◆ Description of the task:
Starting at the top of the entries below, write out each line up to and including the one containing "Pça. Gilson Alves". Leave the pictures out.

- - - - -

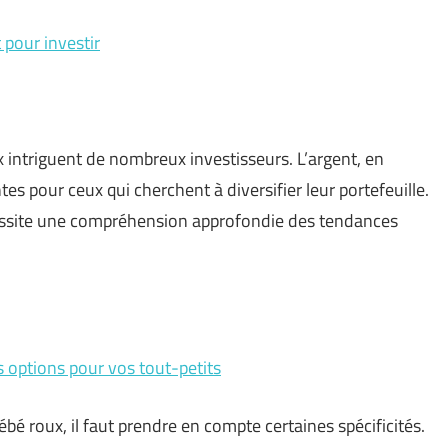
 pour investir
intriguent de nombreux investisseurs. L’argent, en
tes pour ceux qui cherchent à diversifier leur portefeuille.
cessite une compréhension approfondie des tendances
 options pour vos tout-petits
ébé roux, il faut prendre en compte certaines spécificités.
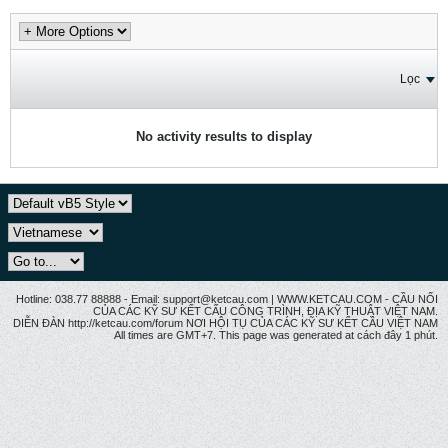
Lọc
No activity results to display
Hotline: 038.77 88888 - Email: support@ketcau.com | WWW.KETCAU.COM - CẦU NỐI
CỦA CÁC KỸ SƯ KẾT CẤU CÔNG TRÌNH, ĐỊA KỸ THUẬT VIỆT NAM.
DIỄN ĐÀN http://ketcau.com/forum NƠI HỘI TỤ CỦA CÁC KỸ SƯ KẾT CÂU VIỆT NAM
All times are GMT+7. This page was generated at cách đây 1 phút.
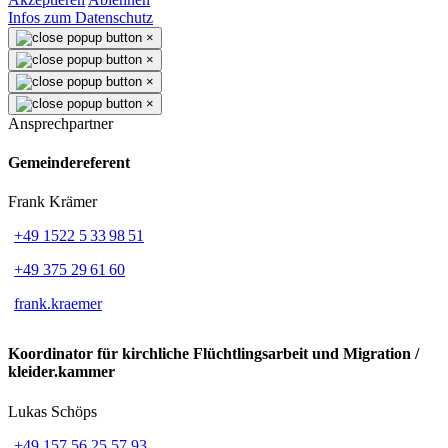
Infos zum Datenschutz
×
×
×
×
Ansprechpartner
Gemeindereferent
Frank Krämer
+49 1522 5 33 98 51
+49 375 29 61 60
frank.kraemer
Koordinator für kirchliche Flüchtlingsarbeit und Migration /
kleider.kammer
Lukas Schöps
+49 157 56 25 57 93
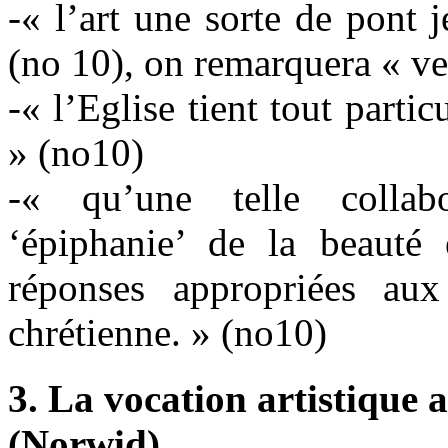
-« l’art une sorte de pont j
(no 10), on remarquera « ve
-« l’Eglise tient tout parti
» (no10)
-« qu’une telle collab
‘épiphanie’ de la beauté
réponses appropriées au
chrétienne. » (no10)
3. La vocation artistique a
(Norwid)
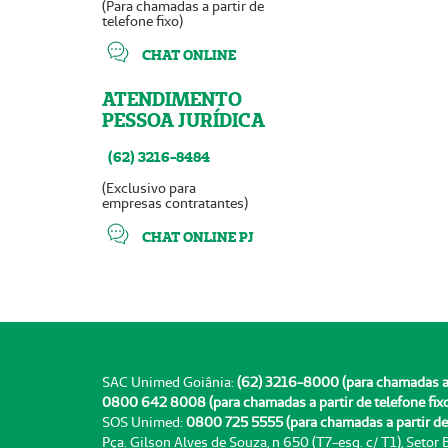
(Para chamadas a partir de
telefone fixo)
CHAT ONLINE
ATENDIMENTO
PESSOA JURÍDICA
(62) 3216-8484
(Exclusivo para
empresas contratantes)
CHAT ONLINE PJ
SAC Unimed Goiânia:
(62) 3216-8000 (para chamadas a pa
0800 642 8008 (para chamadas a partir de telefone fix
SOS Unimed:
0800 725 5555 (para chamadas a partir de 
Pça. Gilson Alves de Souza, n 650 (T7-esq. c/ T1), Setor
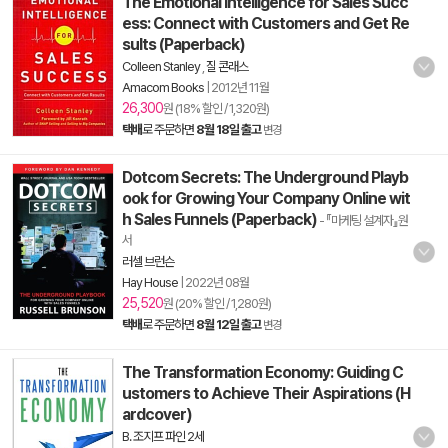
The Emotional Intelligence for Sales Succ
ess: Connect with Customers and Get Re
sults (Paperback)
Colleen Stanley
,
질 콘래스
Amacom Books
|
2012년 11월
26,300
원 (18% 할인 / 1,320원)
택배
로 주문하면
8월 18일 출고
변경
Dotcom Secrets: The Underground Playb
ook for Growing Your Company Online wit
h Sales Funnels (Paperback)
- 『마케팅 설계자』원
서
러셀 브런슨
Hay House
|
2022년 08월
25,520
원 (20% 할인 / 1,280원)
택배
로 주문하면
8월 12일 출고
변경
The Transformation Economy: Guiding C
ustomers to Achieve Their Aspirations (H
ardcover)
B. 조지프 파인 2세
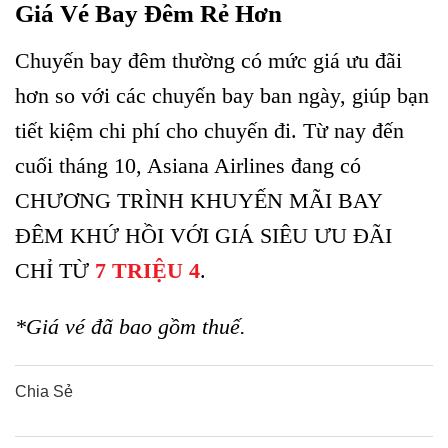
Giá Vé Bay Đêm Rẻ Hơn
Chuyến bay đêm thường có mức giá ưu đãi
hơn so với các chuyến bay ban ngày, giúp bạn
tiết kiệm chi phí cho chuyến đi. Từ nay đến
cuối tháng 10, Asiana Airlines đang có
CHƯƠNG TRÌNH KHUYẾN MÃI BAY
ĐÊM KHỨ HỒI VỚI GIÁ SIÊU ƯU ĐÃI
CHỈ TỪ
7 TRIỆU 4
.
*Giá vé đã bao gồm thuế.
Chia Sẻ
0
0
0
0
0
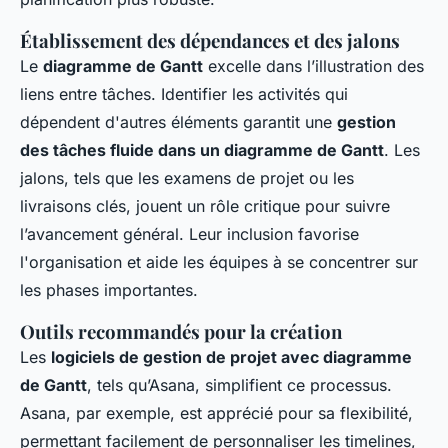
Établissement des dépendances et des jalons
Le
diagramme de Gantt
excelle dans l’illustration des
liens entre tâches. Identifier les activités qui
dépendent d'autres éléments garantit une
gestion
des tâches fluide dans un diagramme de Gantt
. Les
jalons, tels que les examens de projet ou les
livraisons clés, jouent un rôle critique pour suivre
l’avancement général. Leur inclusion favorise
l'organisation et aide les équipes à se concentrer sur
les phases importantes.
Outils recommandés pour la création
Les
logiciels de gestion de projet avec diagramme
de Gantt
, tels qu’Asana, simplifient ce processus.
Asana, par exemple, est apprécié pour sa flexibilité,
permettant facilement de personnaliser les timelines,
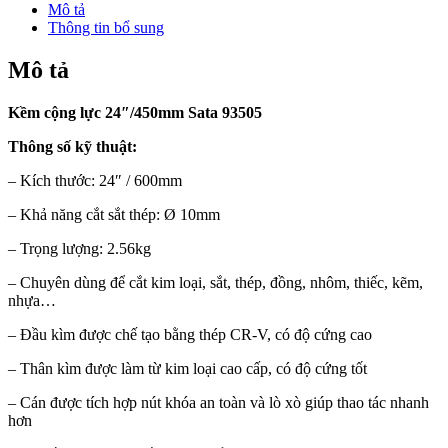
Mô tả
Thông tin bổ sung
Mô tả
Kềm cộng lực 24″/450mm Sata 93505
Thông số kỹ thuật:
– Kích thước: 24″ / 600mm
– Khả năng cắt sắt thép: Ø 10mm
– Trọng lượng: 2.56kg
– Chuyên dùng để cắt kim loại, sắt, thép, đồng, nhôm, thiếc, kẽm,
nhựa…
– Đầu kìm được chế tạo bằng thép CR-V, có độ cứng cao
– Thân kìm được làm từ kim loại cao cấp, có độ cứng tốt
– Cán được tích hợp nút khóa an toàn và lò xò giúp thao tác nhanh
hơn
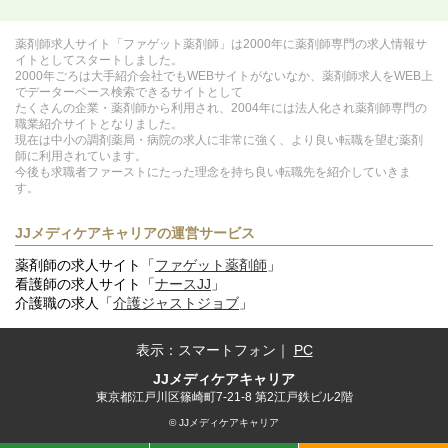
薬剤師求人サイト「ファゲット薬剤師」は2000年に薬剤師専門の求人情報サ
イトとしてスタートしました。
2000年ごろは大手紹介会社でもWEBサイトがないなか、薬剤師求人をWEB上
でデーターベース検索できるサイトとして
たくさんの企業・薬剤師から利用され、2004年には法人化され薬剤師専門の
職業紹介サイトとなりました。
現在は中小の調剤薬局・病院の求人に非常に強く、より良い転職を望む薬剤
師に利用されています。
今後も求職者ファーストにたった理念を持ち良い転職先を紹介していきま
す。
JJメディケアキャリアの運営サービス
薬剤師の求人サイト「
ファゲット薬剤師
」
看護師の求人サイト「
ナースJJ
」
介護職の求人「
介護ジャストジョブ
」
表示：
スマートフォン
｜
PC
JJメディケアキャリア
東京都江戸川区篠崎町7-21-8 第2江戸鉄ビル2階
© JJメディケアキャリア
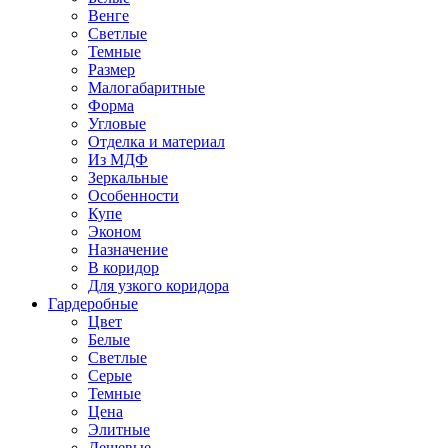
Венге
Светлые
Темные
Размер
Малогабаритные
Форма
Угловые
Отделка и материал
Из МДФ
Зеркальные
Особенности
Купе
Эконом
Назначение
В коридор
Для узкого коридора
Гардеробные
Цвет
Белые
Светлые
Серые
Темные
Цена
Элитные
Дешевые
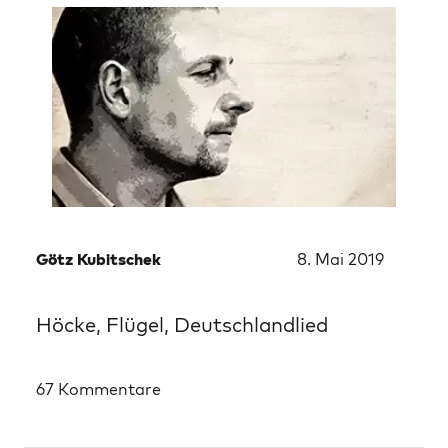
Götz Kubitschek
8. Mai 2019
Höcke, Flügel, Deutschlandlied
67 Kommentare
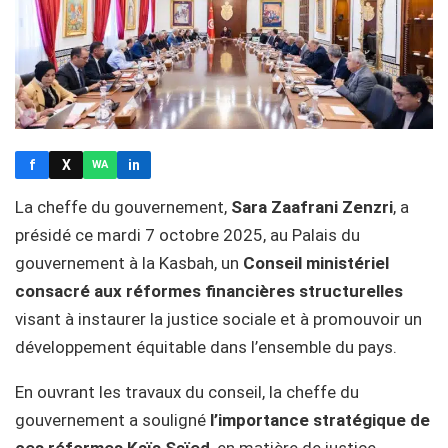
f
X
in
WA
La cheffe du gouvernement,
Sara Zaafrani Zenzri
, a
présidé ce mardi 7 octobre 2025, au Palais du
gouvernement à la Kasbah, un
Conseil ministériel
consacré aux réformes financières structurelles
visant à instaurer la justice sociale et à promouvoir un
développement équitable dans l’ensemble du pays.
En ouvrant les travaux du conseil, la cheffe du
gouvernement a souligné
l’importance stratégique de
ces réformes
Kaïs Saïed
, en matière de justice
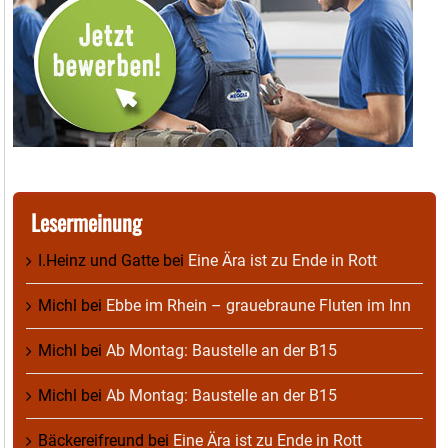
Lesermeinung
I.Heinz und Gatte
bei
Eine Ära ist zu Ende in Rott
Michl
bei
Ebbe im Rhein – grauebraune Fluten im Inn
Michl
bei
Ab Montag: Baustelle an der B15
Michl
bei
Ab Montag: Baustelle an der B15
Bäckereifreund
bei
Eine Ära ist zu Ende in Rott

- - - - -

◆ Response box:
 pour investir
intriguent de nombreux investisseurs. L’argent, en
tes pour ceux qui cherchent à diversifier leur portefeuille.
cessite une compréhension approfondie des tendances
 options pour vos tout-petits
ébé roux, il faut prendre en compte certaines spécificités.
Lọc
No activity results to display
Hotline: 038.77 88888 - Email: support@ketcau.com | WWW.KETCAU.COM - CẦU NỐI
CỦA CÁC KỸ SƯ KẾT CẤU CÔNG TRÌNH, ĐỊA KỸ THUẬT VIỆT NAM.
DIỄN ĐÀN http://ketcau.com/forum NƠI HỘI TỤ CỦA CÁC KỸ SƯ KẾT CÂU VIỆT NAM
All times are GMT+7. This page was generated at cách đây 1 phút.
Infos zum Datenschutz
×
×
×
×
Ansprechpartner
Gemeindereferent
Frank Krämer
+49 1522 5 33 98 51
+49 375 29 61 60
frank.kraemer
Koordinator für kirchliche Flüchtlingsarbeit und Migration /
kleider.kammer
Lukas Schöps
+49 157 56 25 57 93
-« l’art une sorte de pont j
(no 10), on remarquera « ve
-« l’Eglise tient tout parti
» (no10)
-« qu’une telle collab
‘épiphanie’ de la beauté
réponses appropriées au
chrétienne. » (no10)
3. La vocation artistique a
(Norwid)
(Para chamadas a partir de
telefone fixo)
CHAT ONLINE
ATENDIMENTO
PESSOA JURÍDICA
(62) 3216-8484
(Exclusivo para
empresas contratantes)
CHAT ONLINE PJ
SAC Unimed Goiânia:
(62) 3216-8000 (para chamadas a pa
0800 642 8008 (para chamadas a partir de telefone fix
SOS Unimed:
0800 725 5555 (para chamadas a partir de 
Pça. Gilson Alves de Souza, n 650 (T7-esq. c/ T1), Setor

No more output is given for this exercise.